From: "Josef 'Jeff' Sipek" <jeffpc@josefsipek.net>
To: Dave Chinner <david@fromorbit.com>
Cc: xfs@oss.sgi.com
Subject: Re: task blocked for more than 120 seconds
Date: Fri, 20 Apr 2012 09:58:20 -0400 [thread overview]
Message-ID: <20120420135820.GB9189@poseidon.cudanet.local> (raw)
In-Reply-To: <20120419225603.GA9541@dastard>
On Fri, Apr 20, 2012 at 08:56:03AM +1000, Dave Chinner wrote:
> On Thu, Apr 19, 2012 at 11:46:02AM -0400, Josef 'Jeff' Sipek wrote:
...
> > /dev/sda4 /var/data/disk0 xfs rw,noatime,attr2,filestreams,delaylog,nobarrier,inode64,logbufs=8,logbsize=256k,noquota 0 0
>
> Only unusual thing is the filestreams allocator is in use...
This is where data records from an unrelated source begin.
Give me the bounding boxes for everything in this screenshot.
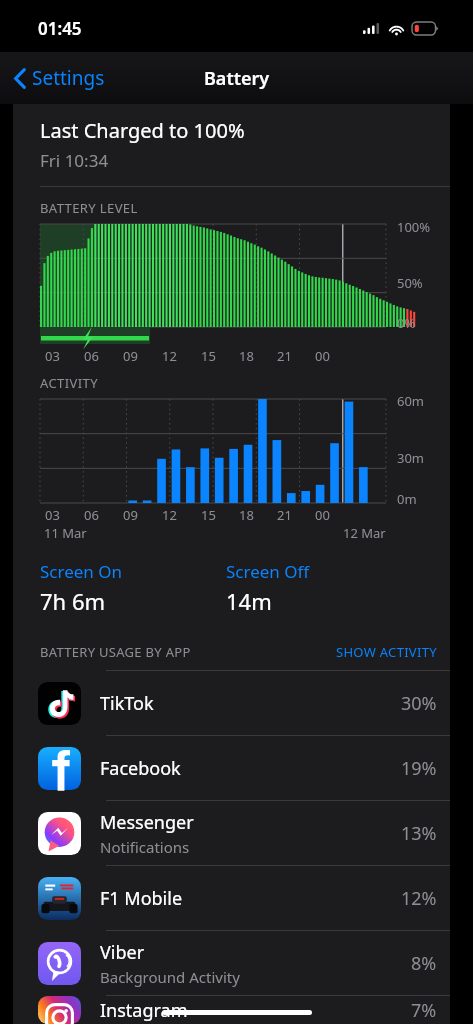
staticText: 21: [277, 347, 292, 365]
button[interactable]: Viber: [13, 931, 450, 995]
staticText: TikTok: [100, 691, 154, 716]
staticText: Facebook: [100, 756, 181, 781]
staticText: 50%: [397, 274, 423, 292]
staticText: Background Activity: [100, 967, 240, 987]
staticText: 12%: [401, 886, 437, 911]
staticText: 12: [162, 347, 177, 365]
staticText: Settings: [32, 65, 105, 91]
staticText: 09: [123, 506, 138, 524]
staticText: 100%: [397, 218, 431, 236]
staticText: 19%: [401, 756, 437, 781]
staticText: Fri 10:34: [40, 149, 109, 172]
staticText: 18: [239, 506, 254, 524]
staticText: 12 Mar: [343, 524, 386, 542]
staticText: 7%: [411, 998, 437, 1023]
staticText: 15: [201, 506, 216, 524]
staticText: Last Charged to 100%: [40, 117, 245, 144]
staticText: 09: [123, 347, 138, 365]
staticText: 01:45: [38, 17, 82, 40]
staticText: Battery: [204, 66, 270, 91]
staticText: BATTERY USAGE BY APP: [40, 643, 191, 661]
button[interactable]: Screen On: [40, 560, 226, 616]
staticText: Screen On: [40, 560, 123, 583]
button[interactable]: Back: [8, 57, 111, 99]
staticText: 14m: [226, 586, 272, 616]
staticText: Viber: [100, 940, 145, 965]
staticText: 0m: [397, 490, 417, 508]
staticText: 18: [239, 347, 254, 365]
staticText: 00: [315, 506, 330, 524]
staticText: 13%: [401, 821, 437, 846]
staticText: 00: [315, 347, 330, 365]
staticText: 8%: [411, 951, 437, 976]
staticText: ACTIVITY: [40, 374, 98, 392]
staticText: 30%: [401, 691, 437, 716]
staticText: SHOW ACTIVITY: [336, 643, 437, 661]
staticText: 03: [45, 347, 60, 365]
button[interactable]: Messenger: [13, 801, 450, 865]
staticText: 12: [162, 506, 177, 524]
staticText: 06: [84, 506, 99, 524]
staticText: 11 Mar: [44, 524, 87, 542]
staticText: 15: [201, 347, 216, 365]
button[interactable]: Facebook: [13, 736, 450, 800]
button[interactable]: Screen Off: [226, 560, 450, 616]
button[interactable]: F1 Mobile: [13, 866, 450, 930]
button[interactable]: TikTok: [13, 671, 450, 735]
button[interactable]: SHOW ACTIVITY: [336, 643, 437, 661]
staticText: 03: [45, 506, 60, 524]
staticText: 60m: [397, 392, 425, 410]
other: Back: [14, 68, 26, 89]
staticText: 30m: [397, 449, 425, 467]
staticText: BATTERY LEVEL: [40, 199, 138, 217]
staticText: Screen Off: [226, 560, 310, 583]
staticText: Messenger: [100, 810, 194, 835]
staticText: 21: [277, 506, 292, 524]
staticText: 06: [84, 347, 99, 365]
staticText: Notifications: [100, 837, 190, 857]
staticText: F1 Mobile: [100, 886, 183, 911]
button[interactable]: Instagram: [13, 996, 450, 1024]
staticText: 0%: [397, 314, 416, 332]
staticText: Instagram: [100, 998, 188, 1023]
staticText: 7h 6m: [40, 586, 106, 616]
Yep. It seemed to make sense to use it since we just want the files to get
to disk.
> > fs3.ess ~ # xfs_info /var/data/disk0/
> > meta-data=/dev/sda4 isize=256 agcount=32, agsize=268435455 blks
> > = sectsz=512 attr=2
> > data = bsize=4096 blocks=8519632640, imaxpct=5
> > = sunit=0 swidth=0 blks
> > naming =version 2 bsize=4096 ascii-ci=0
> > log =internal bsize=4096 blocks=521728, version=2
>
> and it is a large log, so that's a definite candidate for long
> stalls pushing the tail of the log. The typical push that you'll get
> stalled on is trying to keep 25% fthe log space free, so there's
> potentially hundreds of megabytes of random 4/8k metadata writes to
> be done to free that space in the log...
FWIW, the filesystem was made using the default mkfs options (IOW: mkfs.xfs
/dev/sda4). I didn't even notice the log being 2GB. (I just assumed it'd
be the good ol' 128MB.)
> What was the size of the log on the previous incarnation of the
> filesystem?
I don't know. I checked the other file server that was set up at the same
time, and it has a log that's the same size.
...
> > The following applies to all of the spikes, but I'm specifically talking about
> > the spike from this morning. During the ~45 minute spike, there seems to be
> > very little disk I/O (<1 MByte/s compared to the usual 10 MBytes/s). Since
>
> That sounds like it might have dropped into random 4k write IO or
> inode cluster RMW cycles - a single large RAID6 volume is going to
> be no faster than a single spindle at this. Can you get `iostat -d
> -m -x 5` output when the next slowdown occurs so we can see the IOPS
> and utilisation as well as the bandwidth?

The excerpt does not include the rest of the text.